§ PROMPT: Return the data exactly, but only from the line containing "kojima se karcinom iz dojke" through its last line.

§ Transcribed page contents:

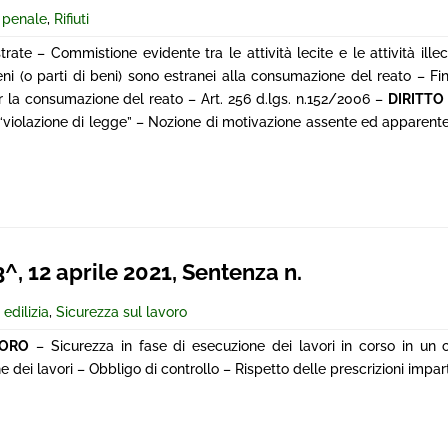
e penale
,
Rifiuti
trate – Commistione evidente tra le attività lecite e le attività ille
ni (o parti di beni) sono estranei alla consumazione del reato – Fi
per la consumazione del reato – Art. 256 d.lgs. n.152/2006 –
DIRITTO
“violazione di legge” – Nozione di motivazione assente ed apparente
 12 aprile 2021, Sentenza n.
 edilizia
,
Sicurezza sul lavoro
VORO
– Sicurezza in fase di esecuzione dei lavori in corso in un c
dei lavori – Obbligo di controllo – Rispetto delle prescrizioni impart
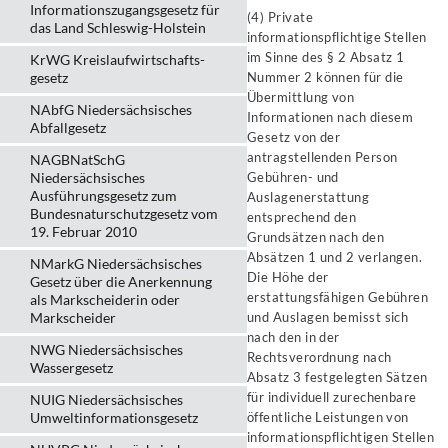
Informationszugangsgesetz für
(4) Private
das Land Schleswig-Holstein
informationspflichtige Stellen
im Sinne des § 2 Absatz 1
KrWG Kreislaufwirtschafts­
gesetz
Nummer 2 können für die
Übermittlung von
NAbfG Niedersächsisches
Informationen nach diesem
Abfallgesetz
Gesetz von der
antragstellenden Person
NAGBNatSchG
Niedersächsisches
Gebühren- und
Ausführungsgesetz zum
Auslagenerstattung
Bundesnaturschutzgesetz vom
entsprechend den
19. Februar 2010
Grundsätzen nach den
Absätzen 1 und 2 verlangen.
NMarkG Niedersächsisches
Die Höhe der
Gesetz über die Anerkennung
erstattungsfähigen Gebühren
als Markscheiderin oder
Markscheider
und Auslagen bemisst sich
nach den in der
NWG Niedersächsisches
Rechtsverordnung nach
Wassergesetz
Absatz 3 festgelegten Sätzen
für individuell zurechenbare
NUIG Niedersächsisches
Umweltinformationsgesetz
öffentliche Leistungen von
informationspflichtigen Stellen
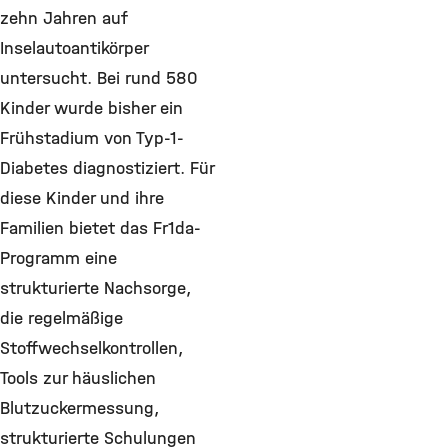
zehn Jahren auf
Inselautoantikörper
untersucht. Bei rund 580
Kinder wurde bisher ein
Frühstadium von Typ-1-
Diabetes diagnostiziert. Für
diese Kinder und ihre
Familien bietet das Fr1da-
Programm eine
strukturierte Nachsorge,
die regelmäßige
Stoffwechselkontrollen,
Tools zur häuslichen
Blutzuckermessung,
strukturierte Schulungen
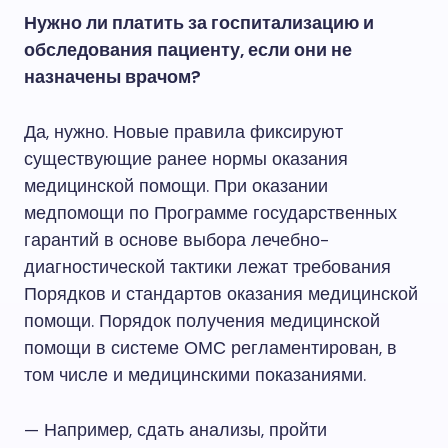
Нужно ли платить за госпитализацию и
обследования пациенту, если они не
назначены врачом?
Да, нужно. Новые правила фиксируют
существующие ранее нормы оказания
медицинской помощи. При оказании
медпомощи по Программе государственных
гарантий в основе выбора лечебно-
диагностической тактики лежат требования
Порядков и стандартов оказания медицинской
помощи. Порядок получения медицинской
помощи в системе ОМС регламентирован, в
том числе и медицинскими показаниями.
— Например, сдать анализы, пройти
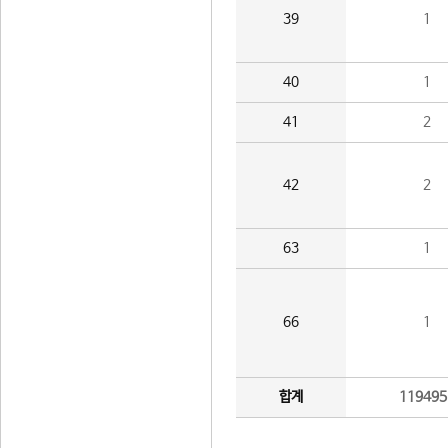
39
1
40
1
41
2
42
2
63
1
66
1
합계
119495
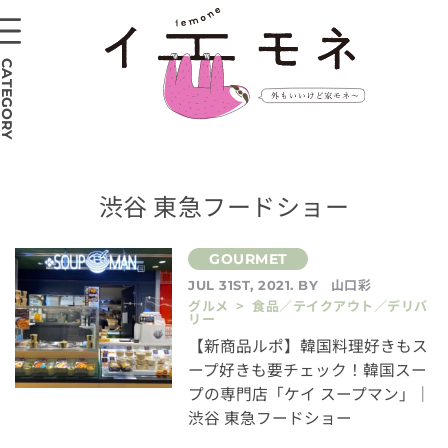
CATEGORY
渋谷 東急フードショー
山口彩
JUL 31ST, 2021. BY
グルメ > 食品／テイクアウト／デリバ
リー
【新商品ルポ】韓国料理好きもス
ープ好きも要チェック！韓国スー
プの専門店「ケイ スープマン」｜
渋谷 東急フードショー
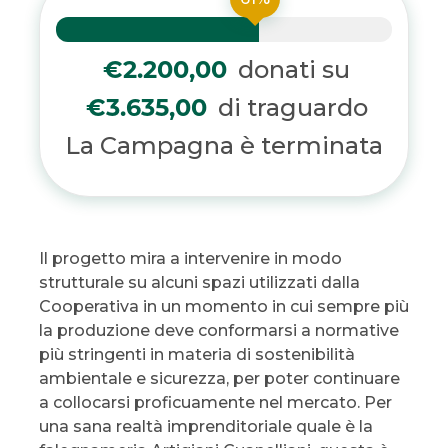
donati su
€2.200,00
di traguardo
€3.635,00
La Campagna è terminata
Il progetto mira a intervenire in modo
strutturale su alcuni spazi utilizzati dalla
Cooperativa in un momento in cui sempre più
la produzione deve conformarsi a normative
più stringenti in materia di sostenibilità
ambientale e sicurezza, per poter continuare
a collocarsi proficuamente nel mercato. Per
una sana realtà imprenditoriale quale è la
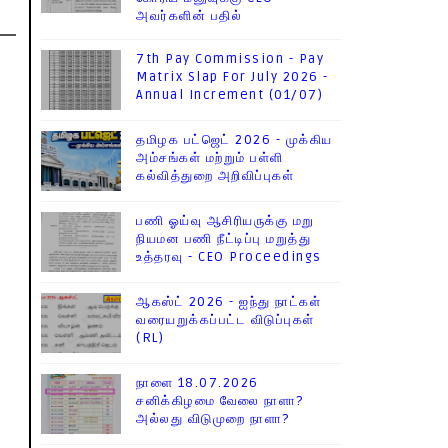
அவர்களின் பதில்
7th Pay Commission - Pay
Matrix Slap For July 2026 -
Annual Increment (01/07)
தமிழக பட்ஜெட் 2026 - முக்கிய
அம்சங்கள் மற்றும் பள்ளி
கல்வித்துறை அறிவிப்புகள்
பணி ஓய்வு ஆசிரியருக்கு மறு
நியமன பணி நீட்டிப்பு மறுத்து
உத்தரவு - CEO Proceedings
ஆகஸ்ட் 2026 - ஐந்து நாட்கள்
வரையறுக்கப்பட்ட விடுப்புகள்
(RL)
நாளை 18.07.2026
சனிக்கிழமை வேலை நாளா?
அல்லது விடுமுறை நாளா?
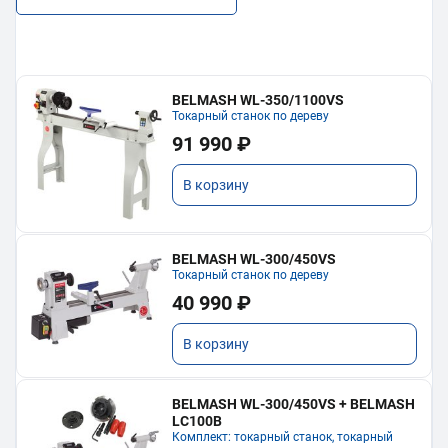
BELMASH WL-350/1100VS
Токарный станок по дереву
91 990 ₽
В корзину
BELMASH WL-300/450VS
Токарный станок по дереву
40 990 ₽
В корзину
BELMASH WL-300/450VS + BELMASH
LC100B
Комплект: токарный станок, токарный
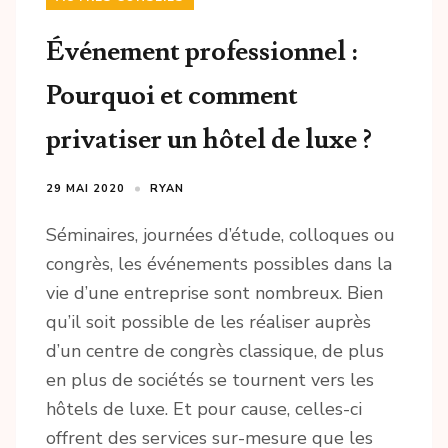
Événement professionnel :
Pourquoi et comment
privatiser un hôtel de luxe ?
29 MAI 2020
RYAN
Séminaires, journées d’étude, colloques ou
congrès, les événements possibles dans la
vie d’une entreprise sont nombreux. Bien
qu’il soit possible de les réaliser auprès
d’un centre de congrès classique, de plus
en plus de sociétés se tournent vers les
hôtels de luxe. Et pour cause, celles-ci
offrent des services sur-mesure que les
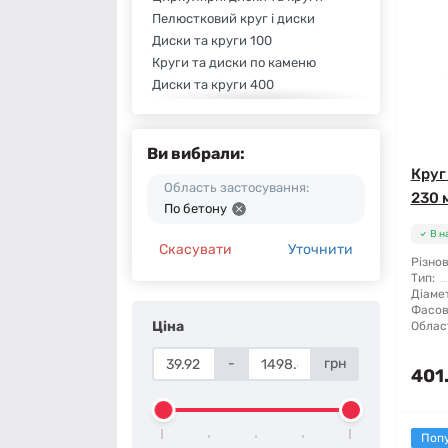
Пелюстковий круг і диски
Диски та круги 100
Круги та диски по каменю
Диски та круги 400
Круги та диски 120
Диски та круги по бетону
Круги та диски по плитці
Ви вибрали:
Круги та диски по металу
Круг
Область застосування:
Алмазні круги та диски
230 
По бетону
Круги та диски WellCut
В н
Диск (коло) Technics
Скасувати
Уточнити
Коло Отаман
Різнов
Тип:
Коло (диск) WERK
Діамет
Круги та диски Hauer
Фасов
Ціна
Диск (коло) Klingspor
Облас
Диск (коло) DISTAR
-
грн
401.
Поп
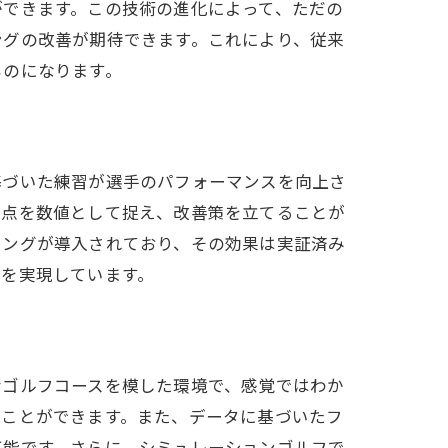
ができます。この技術の進化によって、ただの
ングの改善が期待できます。これにより、従来
ものになります。
基づいた練習が選手のパフォーマンスを向上さ
弱点を数値として捉え、改善策を立てることが
ニングが導入されており、その効果は実証済み
習を実現しています。
能性
なゴルフコースを模した環境で、感覚ではわか
ることができます。また、データに基づいたフ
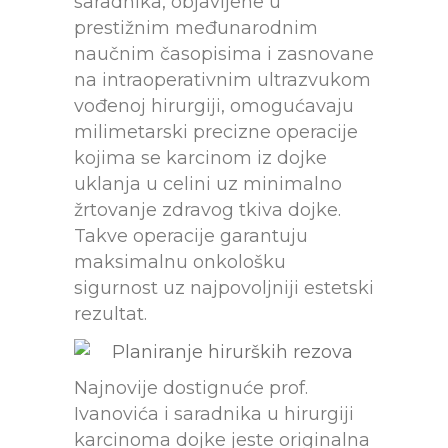
saradnika, objavljene u
prestižnim međunarodnim
naučnim časopisima i zasnovane
na intraoperativnim ultrazvukom
vođenoj hirurgiji, omogućavaju
milimetarski precizne operacije
kojima se karcinom iz dojke
uklanja u celini uz minimalno
žrtovanje zdravog tkiva dojke.
Takve operacije garantuju
maksimalnu onkološku
sigurnost uz najpovoljniji estetski
rezultat.
Najnovije dostignuće prof.
Ivanovića i saradnika u hirurgiji
karcinoma dojke jeste originalna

§ EXERCISE RESULT:
kojima se karcinom iz dojke
uklanja u celini uz minimalno
žrtovanje zdravog tkiva dojke.
Takve operacije garantuju
maksimalnu onkološku
sigurnost uz najpovoljniji estetski
rezultat.
Najnovije dostignuće prof.
Ivanovića i saradnika u hirurgiji
karcinoma dojke jeste originalna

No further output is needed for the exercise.